I had to purchase a replacement manufactured overseas. I purchased on that the sales person claimed was designed for use in Australia. The machine also had one of the highest water efficiency ratings of the machines available at that time. The machine would only rinse detergent out of plastic clothes and did not rinse the detergent out of cotton. I had to switch on the extra rinse option that made the machine use several buckets of water more than the old fashioned "low efficiency" front loader it replaced. I know the exact amounts because I experimented with storing the used water for use on plants. The old machine did not fill the tank. The new machine filled the tank by the second last rinse then wasted the last rinse down the drain. The new machine might perform well in the artificial water usage test run by the government but it did not perform well when you actually tested the cleanliness of the clothes.
modern Electrolux front loader has the same stated capacity but just does not fit as much clothing in one load. I have to wash 5 loads on Saturday instead of 3. Plus I I frequently have to put clothes through for a second wash, resulting in many weekends where I wash 6 times instead of 3. The Electrolux does not have a cold water wash for normal clothes. I am hit by a triple energy tsunami. There is all the extra energy wasted manufacturing water because I have to wash twice as often. There is all the extra electrical energy wasted because the machine heats water that does not have to be heated. Then there is the stupidity of the Electrolux water heating doubled because it requires twice as many washes.
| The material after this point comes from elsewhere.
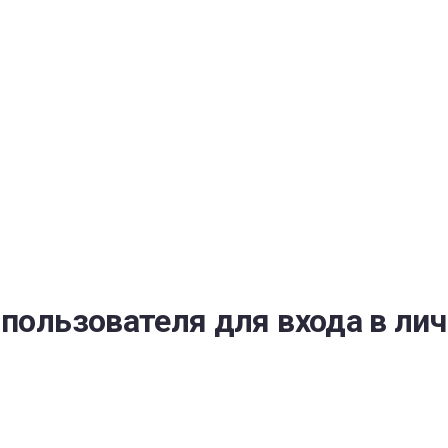
РАТОЙ ДОВЕРИЯ
И” N 273-ФЗ
СИСТЕМЕ В СФЕРЕ ЗАКУПОК ТОВАРОВ, РАБОТ, УСЛУГ ДЛЯ 
УЖД” ОТ 05.04.2013 N 44-ФЗ
 пользователя для входа в ли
If anyone ever decides to design or manufacture a washing machine for use in Australia, please make hot water optional for all wash cycles. Please have a separate connection for hot water so we can use all our free solar hot water when we want to. Please let the hot water cycle have an option to only use the hot water from the hot supply and never heat the water even if it is a few degrees below the target temperature. Plus please set the rinse cycle to rinse detergent out of cotton. Not everyone lives their whole lives wearing only polyester.